La Suprema Corte in tema di impugnazione dei crediti ammessi allo stato passivo
30 Novembre 2021
Il Tribunale di Santa Maria Capua Vetere respingeva l'impugnazione di M.G. inerente lo stato passivo di una società in relazione a due domande presentate dall'Agenzia delle Entrate – Riscossione, aventi ad oggetto «crediti vantati per tributi erariali e contribuzioni previdenziali, ammesse al concorso sulla base delle cartelle notificate». Il giudice di merito affermava che per i suddetti crediti tributari «non era consentita l'ammissione con riserva, da sciogliere all'esito del giudizio promosso innanzi al giudice tributario». M.G. ricorre in Cassazione deducendo sia la violazione degli artt. 98, comma 3, e 95, comma 3, l. fall., in quanto il Tribunale avrebbe erroneamente ritenuto che l'impugnazione dello stato passivo da parte del creditore dovesse essere subordinata alle conformi contestazioni del curatore; sia la violazione dell'art. 24, comma 5, d.lgs. n. 46/1999 poiché il giudice di merito avrebbe anche omesso di pronunciarsi sull'eccepita prescrizione dei crediti previdenziali.

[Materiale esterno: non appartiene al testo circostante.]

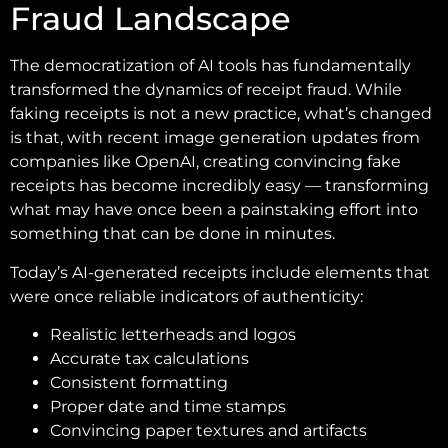
Fraud Landscape
The democratization of AI tools has fundamentally
transformed the dynamics of receipt fraud. While
faking receipts is not a new practice, what’s changed
is that, with recent image generation updates from
companies like OpenAI, creating convincing fake
receipts has become incredibly easy — transforming
what may have once been a painstaking effort into
something that can be done in minutes.
Today’s AI-generated receipts include elements that
were once reliable indicators of authenticity:
Realistic letterheads and logos
Accurate tax calculations
Consistent formatting
Proper date and time stamps
Convincing paper textures and artifacts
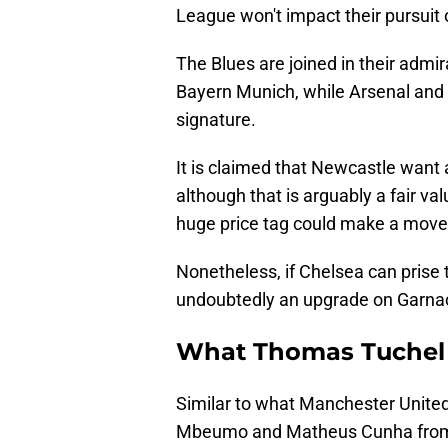
League won't impact their pursuit 
The Blues are joined in their admi
Bayern Munich, while Arsenal and Li
signature.
It is claimed that Newcastle want 
although that is arguably a fair val
huge price tag could make a move 
Nonetheless, if Chelsea can prise 
undoubtedly an upgrade on Garnach
What Thomas Tuchel 
Similar to what Manchester Unite
Mbeumo and Matheus Cunha from B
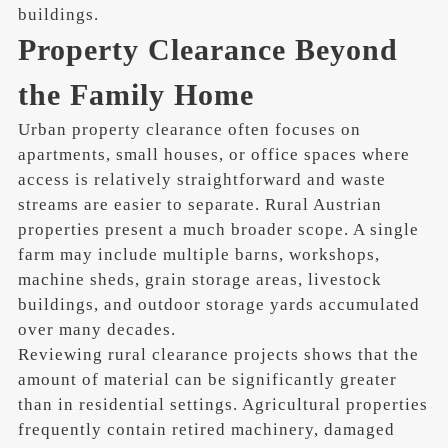
buildings.
Property Clearance Beyond
the Family Home
Urban property clearance often focuses on
apartments, small houses, or office spaces where
access is relatively straightforward and waste
streams are easier to separate. Rural Austrian
properties present a much broader scope. A single
farm may include multiple barns, workshops,
machine sheds, grain storage areas, livestock
buildings, and outdoor storage yards accumulated
over many decades.
Reviewing rural clearance projects shows that the
amount of material can be significantly greater
than in residential settings. Agricultural properties
frequently contain retired machinery, damaged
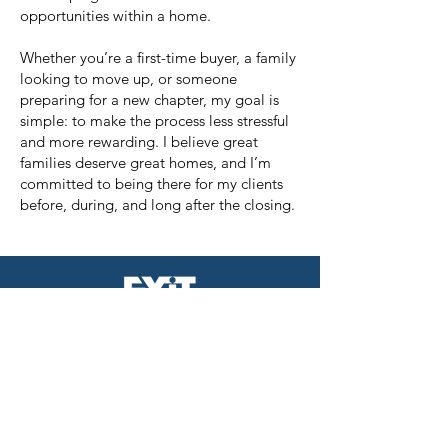
opportunities within a home.
Whether you’re a first-time buyer, a family
looking to move up, or someone
preparing for a new chapter, my goal is
simple: to make the process less stressful
and more rewarding. I believe great
families deserve great homes, and I’m
committed to being there for my clients
before, during, and long after the closing.
EXIT REALTY ACHIEVE
956 W. Jericho Turnpike
Smithtown,NY 11787
631-543-2009
The Neilson Team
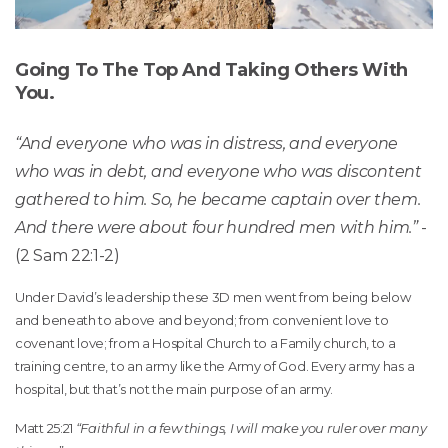
Going To The Top And Taking Others With
You.
“And everyone who was in distress, and everyone
who was in debt, and everyone who was discontent
gathered to him. So, he became captain over them.
And there were about four hundred men with him.”
-
(2 Sam 22:1-2)
Under David’s leadership these 3D men went from being below
and beneath to above and beyond; from convenient love to
covenant love; from a Hospital Church to a Family church, to a
training centre, to an army like the Army of God. Every army has a
hospital, but that’s not the main purpose of an army.
Matt 25:21
“Faithful in a few things, I will make you ruler over many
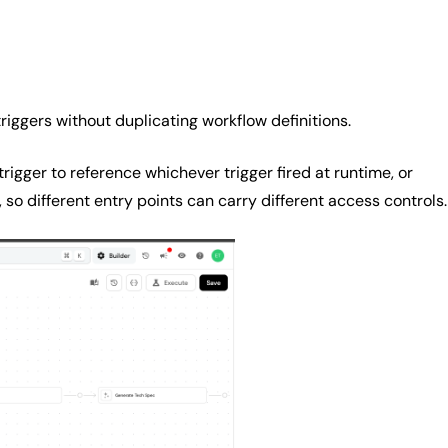
riggers without duplicating workflow definitions.
rigger to reference whichever trigger fired at runtime, or
, so different entry points can carry different access controls.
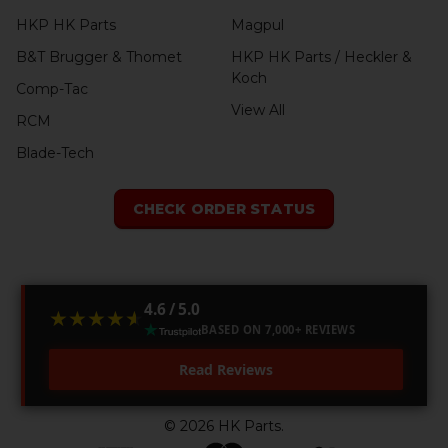
HKP HK Parts
Magpul
B&T Brugger & Thomet
HKP HK Parts / Heckler &
Koch
Comp-Tac
View All
RCM
Blade-Tech
CHECK ORDER STATUS
4.6 / 5.0
★★★★★
★★★★★
BASED ON 7,000+ REVIEWS
Read Reviews
©
2026
HK Parts.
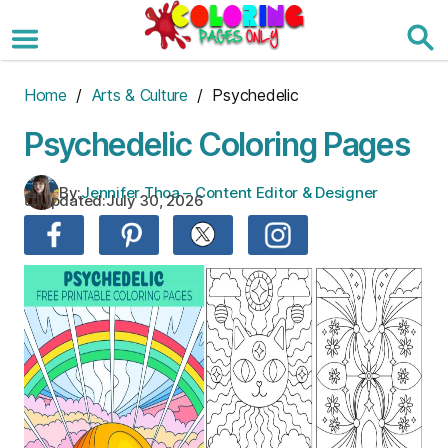
Skip
to
the
content
Home
/
Arts & Culture
/ Psychedelic
Psychedelic Coloring Pages
By:
Jennifer Thoa – Content Editor & Designer
Updated:
July 30, 2026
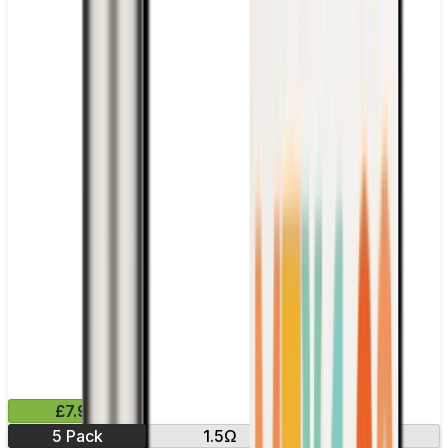
£7.99
5 Pack
1.5Ω
1.7 Ω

Le doglianze sono fondate. In tema di impugnazione dei crediti ammessi allo stato passivo del fallimento, la Corte di Cassazione ha già avuto modo di affermare che «il singolo creditore può esperire, ai sensi dell'originario art. 100 l.fall. – oggi ex art. 98, comma 3, l.fall. – qualunque azione diretta a determinare l'esclusione di uno o più crediti o delle garanzie che lo assistono». Inoltre, l'art. 95, comma 3, l.fall., novellato dal d.lgs. n. 5/2006, stabilisce che «il giudice delegato in sede di verifica dei crediti decide sulle domande di ammissione avuto riguardo alle eccezione del curatore, a quelle rilevabili d'ufficio ed a quelle formulate dagli altri interessati, senza introdurre distinzioni di sorta tra le eccezioni che solo il curatore può formulare e quelle che, invece, sarebbero riservate anche ai creditori concorrenti». Ne consegue che, secondo i Giudici di legittimità, «l'ammissione al passivo dei crediti tributari richiesta dal concessionario per la riscossione, come stabilito dall'art. 87, comma 2, d.P.R. n. 602/1973, nel testo introdotto dal d.lgs. n. 46/1999, avviene di norma sulla base del semplice ruolo, salva la necessità, in presenza di contestazioni del curatore, dell'ammissione con riserva, da sciogliere poi ai sensi dell'art. 88, comma 2, d.P.R. n. 602/1973, allorchè sia stata definita la sorte dell'impugnazione esperibile davanti al giudice tributario» (Cass. n. 11954/2018, n. 23110/2016, n. 6126/2014). Nel caso di specie, il Tribunale ha errato nel ritenere che i crediti fiscali portati dalle cartelle notificate potessero essere oggetto di contestazione, con la conseguente ammissione con riserva, unicamente su iniziativa del curatore fallimentare. Inoltre, ha errato anche nel ritenere che «della cognizione dell'eccezione di prescrizione dopo la notifica della cartella, avanzata dal creditore impugnante, potesse occuparsi solo il giudice speciale tributario». Per tutti questi motivi la Suprema Corte accoglie il ricorso e pronuncia il seguente principio di diritto: «in tema di impugnazione dei crediti ammessi allo stato passivo, il creditore impugnante ex art. 98, comma 3, l.fall., può sollevare tutte le eccezioni riservate al curatore fallimentare, compresa quella di prescrizione, anche quando si tratti di crediti il cui accertamento è riservato alla cognizione di altro giudice speciale».